Something punched its way out of her, some incredulous, horrified noise. It sounded like a laugh, sort of, she told herself; it had not been a laugh, but it might pass for one. She might get away with it. The sky, the grass verge, the glint of the canal waters seemed, for a moment, to spin.
“That’s ridiculous,” she said, laughing more normally. She waited for James to return the laugh, but he just shook his head.
“I’ve seen the way she looks at you. I could hear the two of you downstairs this morning, chatting away a mile to the dozen.”
“It was just small talk, for Christ’s sake,” Catherine said, in her tone now a kind of pleading. What the fuck was happening? “She was asking me about my family.”
He nodded curtly. “She likes family. She likes new generations.”
“Oh, well. I mean, your eldest brother is married, isn’t he? And Breege is practically engaged, your mother said.”
“Oh, yeah,” he said grimly. “All doing their duty.”
“Well, then.”
“No, no, my mother is delighted with you,” he said, giving her a strange, unreadable smile. “I can see it very clearly. She’s looking forward to the day.”
Catherine took a breath; raggedly, it found its way through her, and raggedly, it pushed out again. What was happening could not, surely, be happening, she told herself; they were eighteen years old — well, James was nineteen, but nineteen was young, too young — and they had met not even two months ago — and she did not, did not think of him that way — so this could not be happening, could not — but what had she stumbled into, what had she caused? This! This! This! was beating inside of her, a pummeling in her blood; and what was that way he was, now, looking at her? What was that look in the blueness of his eyes? It looked like anger, looked almost like hatred, but he could not, surely, hate her — not if he was bringing this up with her, not if he was trying to haul this future down on top of her; but was that what he was doing? Was that possible? Was this some kind of hallucination, some voodoo?
“But I’ll never be getting married, Catherine,” James said then, and he shook his head.
“Oh, Jesus, me neither,” Catherine practically shouted.
James held up a hand to dismiss this. “Oh, no, you will, you will of course,” he said, clicking his tongue. “Of course all that will happen for you.”
“No, no, I never want to get married,” Catherine said, feeling the need to stamp it truly down. “I want my freedom. And I can’t see myself ever meeting that person. You know?”
Then came a laugh, the very thing she had been wanting from him, but it was not the light laugh she had hoped for; it was hollow. It was hard. “Oh, yes, Catherine,” he said. “I think I know what you mean.”

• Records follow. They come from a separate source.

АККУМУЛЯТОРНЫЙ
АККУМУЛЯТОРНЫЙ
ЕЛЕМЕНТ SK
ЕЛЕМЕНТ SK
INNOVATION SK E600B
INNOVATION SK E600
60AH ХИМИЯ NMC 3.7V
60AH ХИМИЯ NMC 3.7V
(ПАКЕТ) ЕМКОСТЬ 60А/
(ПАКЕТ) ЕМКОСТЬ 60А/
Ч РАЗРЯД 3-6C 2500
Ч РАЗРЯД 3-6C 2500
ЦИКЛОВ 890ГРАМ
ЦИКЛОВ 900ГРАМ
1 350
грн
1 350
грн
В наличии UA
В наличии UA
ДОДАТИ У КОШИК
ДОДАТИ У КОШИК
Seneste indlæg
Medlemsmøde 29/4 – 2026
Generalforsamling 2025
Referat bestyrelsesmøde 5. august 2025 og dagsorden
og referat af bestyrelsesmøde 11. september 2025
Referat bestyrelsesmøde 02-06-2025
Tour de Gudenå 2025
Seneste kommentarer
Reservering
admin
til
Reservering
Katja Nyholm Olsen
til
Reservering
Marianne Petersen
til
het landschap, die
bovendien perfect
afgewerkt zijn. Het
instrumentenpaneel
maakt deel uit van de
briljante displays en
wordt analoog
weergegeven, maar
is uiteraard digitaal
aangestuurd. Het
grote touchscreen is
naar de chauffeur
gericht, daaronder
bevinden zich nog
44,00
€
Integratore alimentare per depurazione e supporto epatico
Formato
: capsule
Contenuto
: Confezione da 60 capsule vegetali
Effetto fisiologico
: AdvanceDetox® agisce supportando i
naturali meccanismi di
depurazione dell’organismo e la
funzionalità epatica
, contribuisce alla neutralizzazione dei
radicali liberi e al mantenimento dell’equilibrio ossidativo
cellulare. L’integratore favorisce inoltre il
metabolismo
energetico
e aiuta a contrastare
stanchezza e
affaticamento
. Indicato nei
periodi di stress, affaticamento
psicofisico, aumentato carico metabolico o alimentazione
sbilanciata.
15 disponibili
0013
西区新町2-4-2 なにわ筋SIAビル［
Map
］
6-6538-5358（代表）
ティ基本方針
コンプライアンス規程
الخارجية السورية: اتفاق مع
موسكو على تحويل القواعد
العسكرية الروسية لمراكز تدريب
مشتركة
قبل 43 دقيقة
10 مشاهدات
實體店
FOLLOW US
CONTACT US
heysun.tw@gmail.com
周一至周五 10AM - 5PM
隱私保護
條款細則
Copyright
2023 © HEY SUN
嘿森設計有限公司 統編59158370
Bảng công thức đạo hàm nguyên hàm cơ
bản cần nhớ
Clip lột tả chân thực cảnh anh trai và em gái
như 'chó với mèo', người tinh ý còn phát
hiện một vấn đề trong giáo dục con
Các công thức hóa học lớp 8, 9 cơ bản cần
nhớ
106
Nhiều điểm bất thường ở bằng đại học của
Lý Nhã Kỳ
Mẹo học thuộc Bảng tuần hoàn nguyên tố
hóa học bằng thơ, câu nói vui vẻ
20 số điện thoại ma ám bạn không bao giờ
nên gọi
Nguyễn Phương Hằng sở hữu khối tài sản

Better not to speak at all, she decided now; nothing she could come up with could work for her, none of her words could carry her through. She had never known confusion like this; it had such infuriating depths, so many levels opening and sliding into one another. James was seething, it seemed to her; he was rigid, beside her, with a darkness that appeared to have come upon him from nowhere, and she was its landing ground, it seemed — or, maybe, she was its cause? It was in his eyes, and it was in the set of his shoulders, and it was in the lock of his jaw, and she saw all this, and she wanted to run from it, wanted to protest; how had she provoked it?
“All of this is a way of saying something, Catherine,” James blurted.
“Yes?” she said, her heart pounding.
“It’s a way of saying I won’t be giving my mother a wedding. I’m not that kind.”
“OK,” she said, dumbfounded.
He looked at her. “I’m…different,” he said slowly.